Today marks the 142nd anniversary of the last day of battle at Gettysburg, Pa. in the American Civil War. On this day, General Robert E. Lee ordered what has become known as Pickett's charge. General Lee ordered a charge against an entrenched federal force holding the high ground south of Gettysburg. Waiting on the other side was the federal Army of the Potomac, an army led by General George Meade, entrenched on hills and behind a stone wall, a stone wall not unlike the one that the men of the Army of Northern Virginia crouched behind when they summarily cut down thousands of men at Fredericksburg the previous December. The high ground, centered around a small grove of trees, has become known as the confederacy's high-water mark for the Army of Northern Virginia (as a group) never before or after ventured so far into federal territory.

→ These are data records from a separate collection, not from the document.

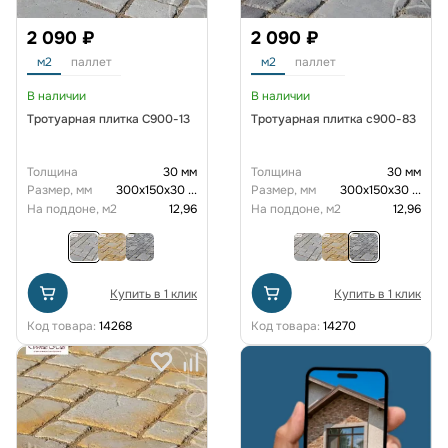
2 090 ₽
2 090 ₽
м2
паллет
м2
паллет
В наличии
В наличии
Тротуарная плитка C900-13
Тротуарная плитка с900-83
Толщина
30 мм
Толщина
30 мм
Размер, мм
300х150х30
...
Размер, мм
300х150х30
...
На поддоне, м2
12,96
На поддоне, м2
12,96
Купить в 1 клик
Купить в 1 клик
Код товара:
14268
Код товара:
14270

In this battle, Lee ordered one of his most-trusted corps commanders, James Longstreet, to attack the fortified federal position with the division of George Pickett (who had not led his division into battle before and whose division was, therefore, rather rested) plus two other divisions. Longstreet thought the charge was unnecessary and dangerous. After all, the divisions under his command would have to charge across an open field 1 mile in length against an entrenched opponent. Instead, Longstreet argued for a withdrawal of confederate forces into defensive positions south of Gettysburg and between Gettysburg and Washington DC. Longstreet argued that if this were done, the federals would have to come out of their entrenched positions and attack the southerners on ground of the southerners' choosing. But Lee, probably remembering the great successes his army had during the previous 7 months, decided against this. Besides, he thought, a withdrawal would likely hurt the morale of his army. So, Lee ordered the charge, to be preceded by a great southern cannonade.

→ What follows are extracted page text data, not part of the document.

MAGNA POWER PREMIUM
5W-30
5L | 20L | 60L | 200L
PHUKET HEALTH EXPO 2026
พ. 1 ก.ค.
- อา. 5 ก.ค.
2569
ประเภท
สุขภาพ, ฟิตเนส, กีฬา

The charge ended in disaster. The confederate cannon fire did little to soften up the federal positions and while a few confederates breached the stone wall near the grove of trees, most did not, and thousands of confederates were wounded or killed in the mile-long field between the confederate and federal positions. After they beat back the confederates, the victorious federals shouted "Fredericksburg!! Fredericksburg!!", realizing they had bestowed upon the southerners what the southerners had so horribly bestowed upon the federals back in December at Fredericksburg. As the confederates retreated, Lee approached Pickett to have him reform his division for defense. Pickett replied "General Lee, I have no division." Later in life, Pickett commented about Lee "That man had my division slaughtered."

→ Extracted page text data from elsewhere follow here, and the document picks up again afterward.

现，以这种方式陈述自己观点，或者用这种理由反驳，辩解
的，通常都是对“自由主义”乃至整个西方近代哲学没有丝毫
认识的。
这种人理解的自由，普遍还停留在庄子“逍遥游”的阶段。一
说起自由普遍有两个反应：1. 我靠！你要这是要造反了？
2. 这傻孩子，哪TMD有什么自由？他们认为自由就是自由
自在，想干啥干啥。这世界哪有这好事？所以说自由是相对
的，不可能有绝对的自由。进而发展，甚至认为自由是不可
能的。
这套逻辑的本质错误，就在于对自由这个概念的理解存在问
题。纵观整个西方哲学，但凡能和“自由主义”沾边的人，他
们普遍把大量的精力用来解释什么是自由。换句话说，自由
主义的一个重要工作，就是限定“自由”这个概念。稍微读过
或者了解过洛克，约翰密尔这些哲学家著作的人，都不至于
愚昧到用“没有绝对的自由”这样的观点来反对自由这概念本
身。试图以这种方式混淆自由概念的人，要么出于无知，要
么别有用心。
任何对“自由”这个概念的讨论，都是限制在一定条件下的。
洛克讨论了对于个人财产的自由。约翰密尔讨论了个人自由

While the federals routed the confederacy on this day 142 years ago, the American Civil War raged on for two more years. Longstreet became vilified in the south partly because he dared criticize Lee's battle plan on the third day of July, 1863 (and also partly because Longstreet, after the war, accepted an ambassador's position in the, gulp {if you were a southerner} American government). But Lee deserves some fault. He believed in an invincibility of his army, but he seems to have forgotten that two of the major reasons for recent confederate successes prior to Gettysburg were not there: the confederates were not entrenched behind a stone wall (as in Fredericksburg) and Thomas Jackson was dead. In some ways, this day, 142 years prior, was the beginning of the end of the fighting of the American Civil War.***
*** By the way, Gettysburg was not the only major battle to conclude at that time. The Battle of Vicksburg, a pivotal town on the Mississippi River in Mississippi, ended on July 4th, 1863. This federal victory all but ensured federal control of the Mississippi River and split the confederacy in two.